── Records shown ──

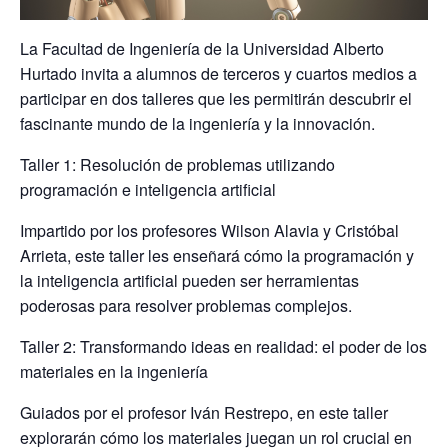
La Facultad de Ingeniería de la Universidad Alberto
Hurtado invita a alumnos de terceros y cuartos medios a
participar en dos talleres que les permitirán descubrir el
fascinante mundo de la ingeniería y la innovación.
Taller 1: Resolución de problemas utilizando
programación e inteligencia artificial
Impartido por los profesores Wilson Alavia y Cristóbal
Arrieta, este taller les enseñará cómo la programación y
la inteligencia artificial pueden ser herramientas
poderosas para resolver problemas complejos.
Taller 2: Transformando ideas en realidad: el poder de los
materiales en la ingeniería
Guiados por el profesor Iván Restrepo, en este taller
explorarán cómo los materiales juegan un rol crucial en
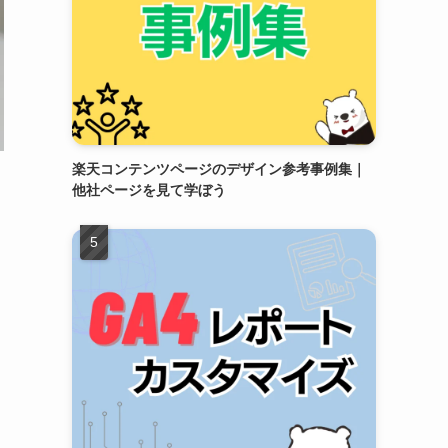
楽天コンテンツページのデザイン参考事例集｜
他社ページを見て学ぼう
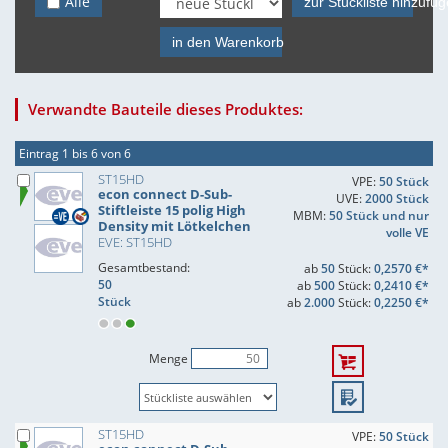
Alle
zur Stückliste hinzufü
in den Warenkorb
Verwandte Bauteile dieses Produktes:
Eintrag 1 bis 6 von 6
ST15HD
VPE:
50 Stück
econ connect D-Sub-
UVE:
2000 Stück
Stiftleiste 15 polig High
MBM:
50 Stück und nur
Density mit Lötkelchen
volle VE
EVE: ST15HD
Gesamtbestand:
ab
50
Stück:
0,2570 €*
50
ab
500
Stück:
0,2410 €*
Stück
ab
2.000
Stück:
0,2250 €*
Menge
ST15HD
VPE:
50 Stück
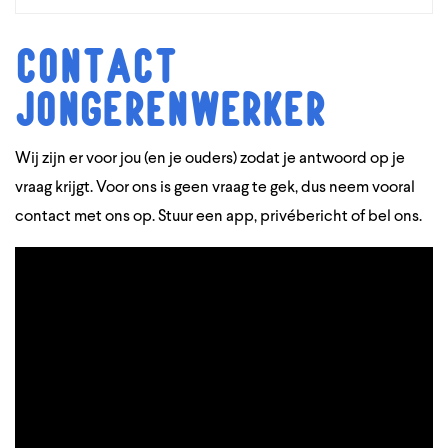
Contact
jongerenwerker
Wij zijn er voor jou (en je ouders) zodat je antwoord op je
vraag krijgt. Voor ons is geen vraag te gek, dus neem vooral
contact met ons op. Stuur een app, privébericht of bel ons.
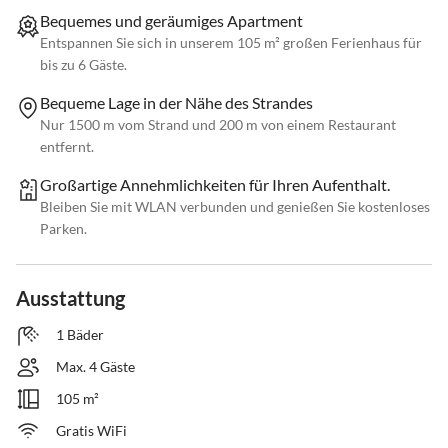
Bequemes und geräumiges Apartment
Entspannen Sie sich in unserem 105 m² großen Ferienhaus für
bis zu 6 Gäste.
Bequeme Lage in der Nähe des Strandes
Nur 1500 m vom Strand und 200 m von einem Restaurant
entfernt.
Großartige Annehmlichkeiten für Ihren Aufenthalt.
Bleiben Sie mit WLAN verbunden und genießen Sie kostenloses
Parken.
Ausstattung
1 Bäder
Max. 4 Gäste
105 m²
Gratis WiFi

───

→ Work instructions
Without carrying over any picture, write out the entries above once more, exactly.

→ Reply
La Facultad de Ingeniería de la Universidad Alberto
Hurtado invita a alumnos de terceros y cuartos medios a
participar en dos talleres que les permitirán descubrir el
fascinante mundo de la ingeniería y la innovación.
Taller 1: Resolución de problemas utilizando
programación e inteligencia artificial
Impartido por los profesores Wilson Alavia y Cristóbal
Arrieta, este taller les enseñará cómo la programación y
la inteligencia artificial pueden ser herramientas
poderosas para resolver problemas complejos.
Taller 2: Transformando ideas en realidad: el poder de los
materiales en la ingeniería
Guiados por el profesor Iván Restrepo, en este taller
explorarán cómo los materiales juegan un rol crucial en
楽天コンテンツページのデザイン参考事例集｜
他社ページを見て学ぼう
Alle
zur Stückliste hinzufü
in den Warenkorb
Verwandte Bauteile dieses Produktes:
Eintrag 1 bis 6 von 6
ST15HD
VPE:
50 Stück
econ connect D-Sub-
UVE:
2000 Stück
Stiftleiste 15 polig High
MBM:
50 Stück und nur
Density mit Lötkelchen
volle VE
EVE: ST15HD
Gesamtbestand:
ab
50
Stück:
0,2570 €*
50
ab
500
Stück:
0,2410 €*
Stück
ab
2.000
Stück:
0,2250 €*
Menge
ST15HD
VPE:
50 Stück
Contact
jongerenwerker
Wij zijn er voor jou (en je ouders) zodat je antwoord op je
vraag krijgt. Voor ons is geen vraag te gek, dus neem vooral
contact met ons op. Stuur een app, privébericht of bel ons.
Bequemes und geräumiges Apartment
Entspannen Sie sich in unserem 105 m² großen Ferienhaus für
bis zu 6 Gäste.
Bequeme Lage in der Nähe des Strandes
Nur 1500 m vom Strand und 200 m von einem Restaurant
entfernt.
Großartige Annehmlichkeiten für Ihren Aufenthalt.
Bleiben Sie mit WLAN verbunden und genießen Sie kostenloses
Parken.
Ausstattung
1 Bäder
Max. 4 Gäste
105 m²
Gratis WiFi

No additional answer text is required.